● **About this exercise**: Retype the following records exactly and exclude the pictures.

Page-level text extractions
______
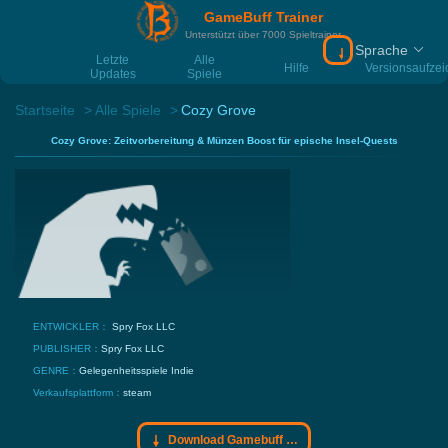
GameBuff Trainer
Unterstützt über 7000 Spieltrainer
Sprache
Download Gamebu
Letzte
Alle
Hilfe
Versionsaufze
Updates
Spiele
Startseite
Alle Spiele
Cozy Grove
Cozy Grove: Zeitvorbereitung & Münzen Boost für epische Insel-Quests
ENTWICKLER：
Spry Fox LLC
PUBLISHER：
Spry Fox LLC
GENRE：
Gelegenheitsspiele
Indie
Verkaufsplattform：
steam
Download Gamebuff Trainer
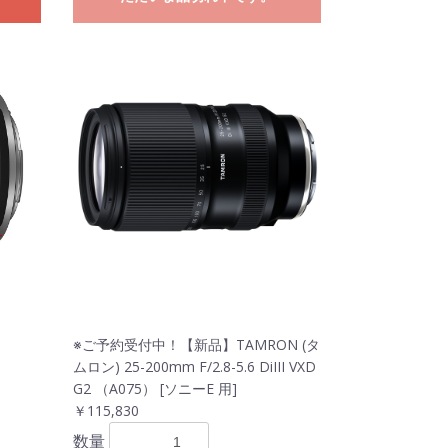
※ご予約受付中！【新品】TAMRON (タ
ムロン) 25-200mm F/2.8-5.6 DiIII VXD
G2 （A075） [ソニーE 用]
￥115,830
数量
______
● **Solution to this task**:
GameBuff Trainer
Unterstützt über 7000 Spieltrainer
Sprache
Download Gamebu
Letzte
Alle
Hilfe
Versionsaufze
Updates
Spiele
Startseite
Alle Spiele
Cozy Grove
Cozy Grove: Zeitvorbereitung & Münzen Boost für epische Insel-Quests
ENTWICKLER：
Spry Fox LLC
PUBLISHER：
Spry Fox LLC
GENRE：
Gelegenheitsspiele
Indie
Verkaufsplattform：
steam
Download Gamebuff Trainer
※ご予約受付中！【新品】TAMRON (タ
ムロン) 25-200mm F/2.8-5.6 DiIII VXD
G2 （A075） [ソニーE 用]
￥115,830
数量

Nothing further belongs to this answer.